Leben in Würde: Organisationen fordern Entlastung bei Wohnen und Energie und eine menschenrechtskonforme Sozialhilfe
(06.09.2024) Der Staat hat die Verpflichtung, allen Menschen ein Leben in Würde zu ermöglichen. Deshalb braucht es eine Entlastung bei Wohn- und Energiekosten. Außerdem muss die Sozialhilfe neu geregelt werden: Neben dem Abbau von Hürden braucht es Richtsätze, die den Lebensrealitäten der Menschen entsprechen, und zwar in ganz Österreich.
Wenn es um die Fragen geht, die die Bevölkerung beschäftigen, so gehört leistbares Wohnen immer zu den Top Fünf Themen. Das spiegelt sich in der öffentlichen Debatte aber nicht wider, wie die Armutskonferenz, die Menschenrechtsorganisation Amnesty International sowie die Plattform Sichtbar Werden im Zuge des gemeinsamen Aktionstags „Zelte gegen Armut und Wohnungsnot“ in Wien kritisieren. Entsprechend fordern die Organisationen die wahlwerbenden Parteien rund drei Wochen vor der Nationalratswahl auf, konkrete Vorschläge für Maßnahmen für leistbares Wohnen und ein Leben in Würde vorzulegen. Dabei müsse Armut endlich als Menschenrechtsthema behandelt und das Recht auf soziale Sicherheit für alle Menschen in Österreich sichergestellt werden.
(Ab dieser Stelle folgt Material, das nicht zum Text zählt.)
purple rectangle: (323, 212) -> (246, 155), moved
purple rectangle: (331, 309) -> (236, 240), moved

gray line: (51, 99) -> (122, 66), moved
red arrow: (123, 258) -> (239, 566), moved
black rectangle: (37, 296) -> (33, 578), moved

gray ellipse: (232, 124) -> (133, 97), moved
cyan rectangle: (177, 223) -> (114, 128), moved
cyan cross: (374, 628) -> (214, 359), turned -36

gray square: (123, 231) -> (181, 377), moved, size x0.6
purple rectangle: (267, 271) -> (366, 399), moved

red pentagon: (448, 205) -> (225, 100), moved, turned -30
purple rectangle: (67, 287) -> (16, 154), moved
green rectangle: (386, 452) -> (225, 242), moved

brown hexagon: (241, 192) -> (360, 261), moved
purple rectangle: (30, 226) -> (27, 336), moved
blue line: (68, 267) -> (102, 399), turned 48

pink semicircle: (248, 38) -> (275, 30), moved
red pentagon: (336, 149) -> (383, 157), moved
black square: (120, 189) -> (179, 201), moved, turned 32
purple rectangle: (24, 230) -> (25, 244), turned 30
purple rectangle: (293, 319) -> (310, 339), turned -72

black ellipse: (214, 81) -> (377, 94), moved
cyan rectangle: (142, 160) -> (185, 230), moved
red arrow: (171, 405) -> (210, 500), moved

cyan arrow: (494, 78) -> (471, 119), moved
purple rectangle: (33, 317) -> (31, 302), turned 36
Als wesentlichen Hebel in der Armutsbekämpfung mahnen die Organisationen ein, Armutsbetroffene bei Wohn- und Energiekosten zu entlasten, außerdem brauche es dringend eine menschenrechtskonforme Sozialhilferegelung für ganz Österreich. Die Vertreter*innen von „Sichtbar Werden“, einer Plattform von Menschen mit Armutserfahrung, fordern von der künftigen Regierung außerdem, dass von Armut Betroffene von der Politik endlich gehört werden – und ihre Erfahrungen in Gesetze und politische Vorhaben einfließen.
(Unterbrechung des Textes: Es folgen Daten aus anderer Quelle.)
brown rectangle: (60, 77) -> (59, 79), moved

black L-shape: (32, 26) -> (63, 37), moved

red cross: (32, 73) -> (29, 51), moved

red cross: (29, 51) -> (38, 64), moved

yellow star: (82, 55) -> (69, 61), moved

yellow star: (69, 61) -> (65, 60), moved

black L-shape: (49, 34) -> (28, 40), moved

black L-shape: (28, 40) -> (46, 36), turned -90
Armutskonferenz fordert Investitionen in den sozialen Wohnbau
Martin Schenk, Sozialexperte und Sprecher der Armutskonferenz, sieht vor allem in den steigenden Wohnkosten einen Treiber der Armut: "Nach wie vor ist die Lage am Wohnungsmarkt äußerst schwierig und die Mieten sind vor allem für Junge, Familien, Alleinerzieherinnen und Menschen mit kleinen Einkommen unerschwinglich. Doch Wohnen muss leistbar sein. Nur so werden einkommensarme Haushalte effektiv entlastet."
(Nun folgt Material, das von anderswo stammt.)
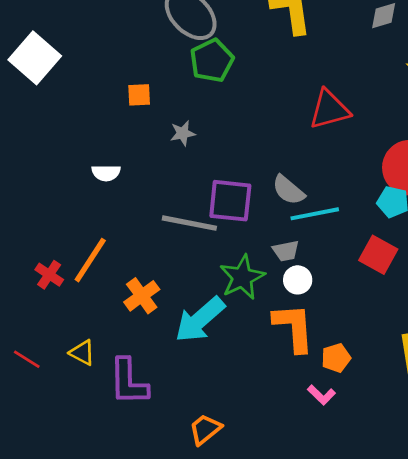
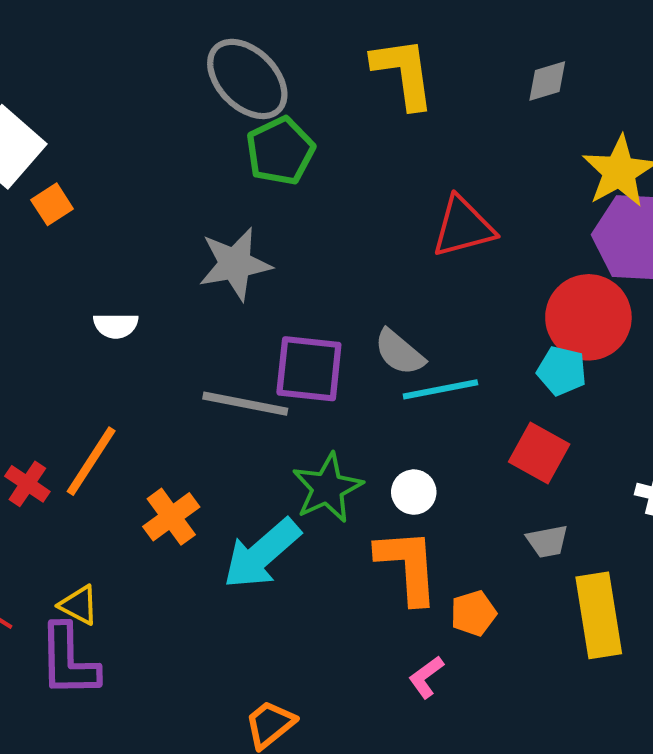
orange square: (139, 95) -> (52, 204), moved, turned -30
gray star: (183, 133) -> (235, 264), size x1.8
gray trapezoid: (286, 251) -> (547, 541), moved
purple L-shape: (129, 382) -> (69, 661), moved
pink L-shape: (321, 395) -> (426, 677), moved, turned 100

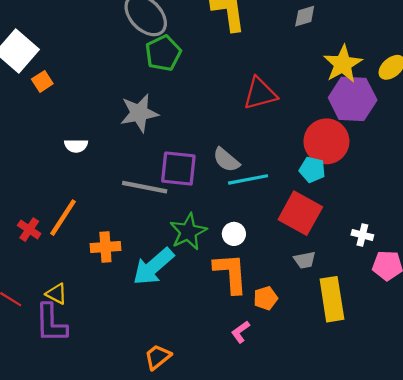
red square: (539, 453) -> (300, 213), size x1.4
orange cross: (171, 517) -> (105, 247), turned 32

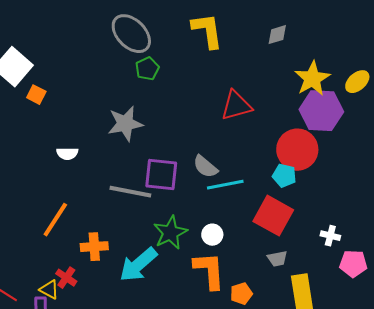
green pentagon: (163, 53) -> (147, 69), size x0.7
orange square: (42, 81) -> (36, 95), turned -30
red cross: (29, 230) -> (66, 278), moved

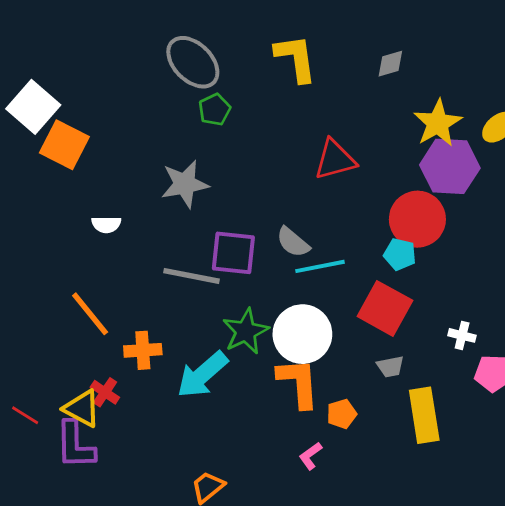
orange square: (36, 95) -> (64, 145), size x1.8
orange line: (55, 220) -> (90, 314), turned -72
white circle: (212, 235) -> (302, 334), size x2.0
yellow triangle: (49, 290) -> (82, 408), size x1.4

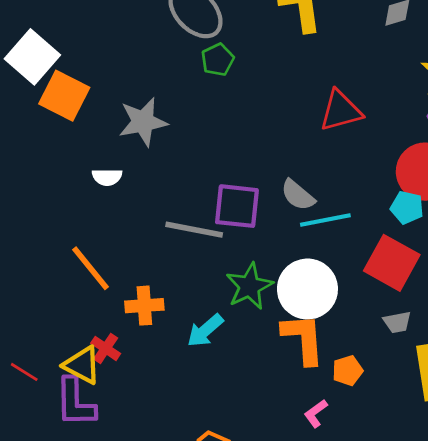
gray star: (185, 184) -> (143, 122), moved
cyan arrow: (202, 375) -> (205, 330), size x0.7

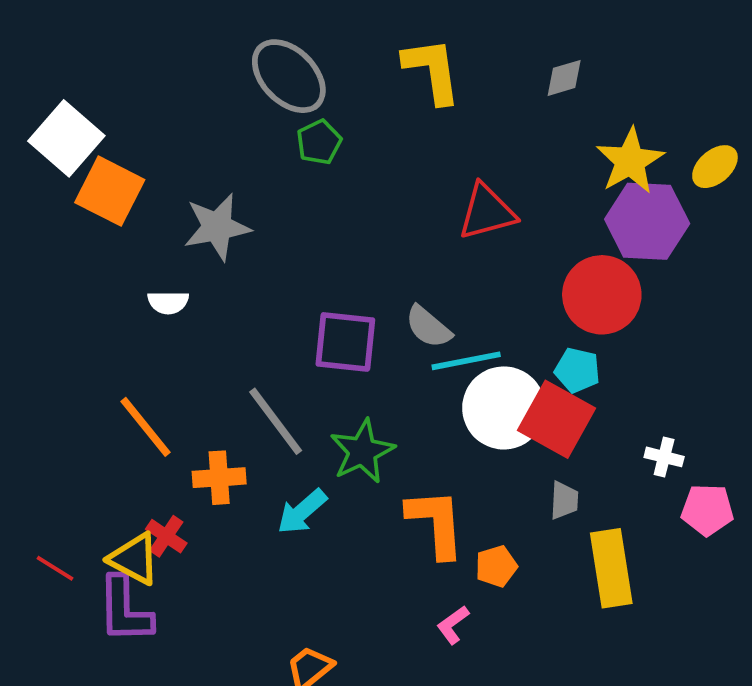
cyan pentagon: (407, 207) -> (577, 370), moved
gray line: (194, 230) -> (276, 421), moved, turned 42
white circle: (307, 289) -> (504, 408), moved
gray trapezoid: (397, 322) -> (564, 500), turned -76

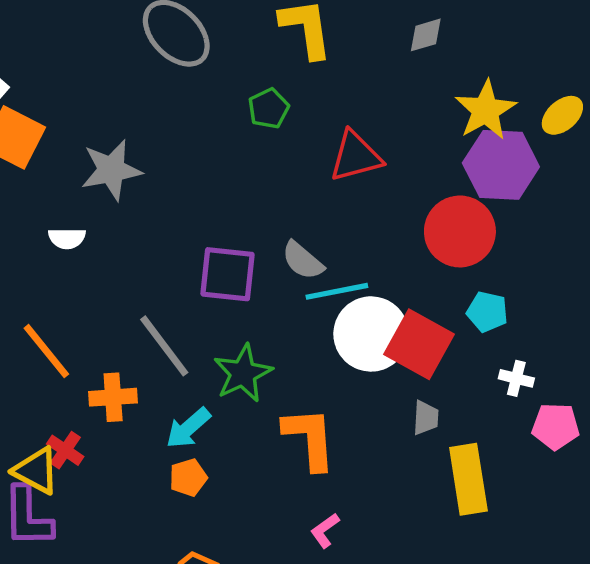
green pentagon: (319, 142) -> (269, 108), moved
cyan pentagon: (577, 370) -> (487, 312), moved
orange pentagon: (496, 566) -> (188, 478), moved

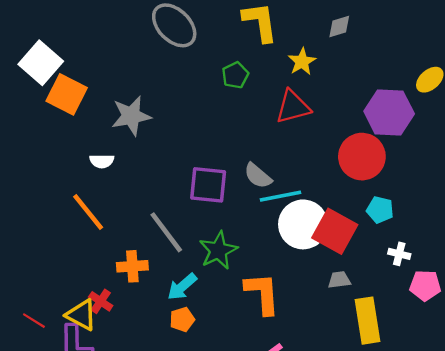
yellow star: (486, 110) -> (302, 62), moved, size x0.7
orange line: (46, 351) -> (88, 212), moved
gray trapezoid: (426, 418) -> (339, 280), turned -100

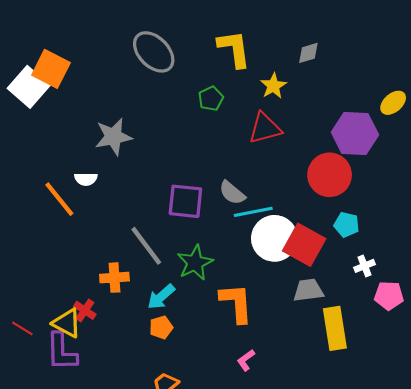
orange square: (67, 94) -> (51, 69), moved
orange line: (88, 212) -> (59, 199), moved
white cross: (399, 254) -> (364, 266), turned -36
gray trapezoid: (339, 280) -> (308, 290), size x1.4

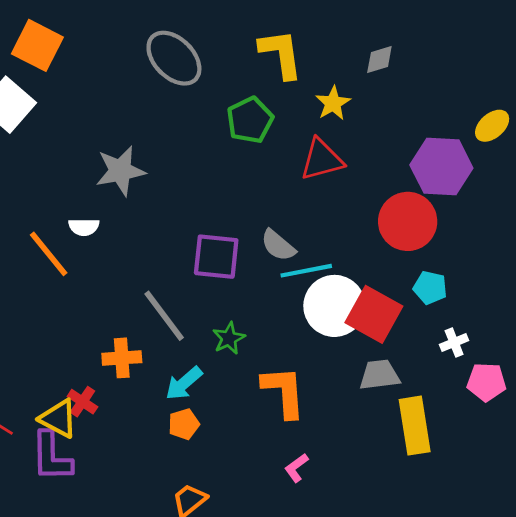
orange square: (51, 69) -> (37, 45), moved
green pentagon: (211, 99) -> (250, 120), size x1.4
green star: (195, 263) -> (229, 338), size x0.7

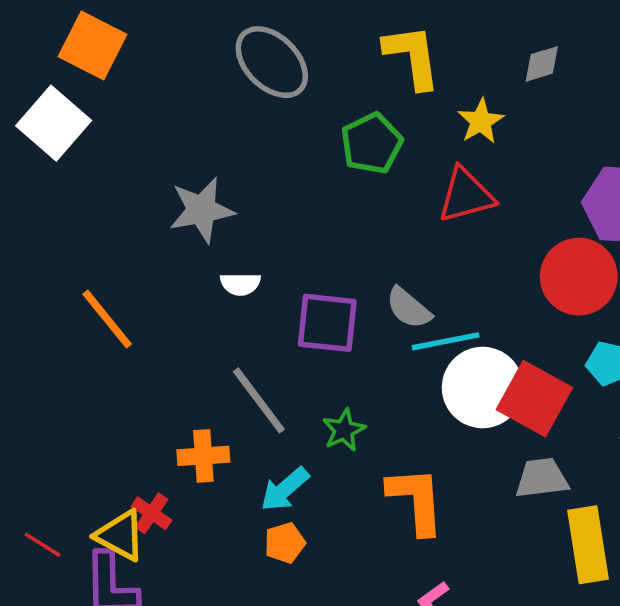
white semicircle: (84, 227) -> (240, 284), moved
Konkret erwartet er „mehr günstigen leistbaren Wohnraum und mehr Investitionen in den öffentlichen und gemeinnützigen Wohnbau. Besonders im Westen Österreichs gibt es noch großen Aufholbedarf.“ Schenk skizziert die Gründung einer Wohnbau-Investitionsbank, mit der Ressourcen für neues günstigeres Wohnen geschaffen werden könnten. Sie würde Gelder bei der Europäischen Investitionsbank abholen und in Form von günstigen Darlehen an Wohnbauträger weiterleiten. Der Bund unterstütze mit einer Haftung. Gleichzeitig müsse die Flächenwidmung mithelfen, günstigen Boden für sozialen und gemeinnützigen Wohnbau zur Verfügung zu stellen.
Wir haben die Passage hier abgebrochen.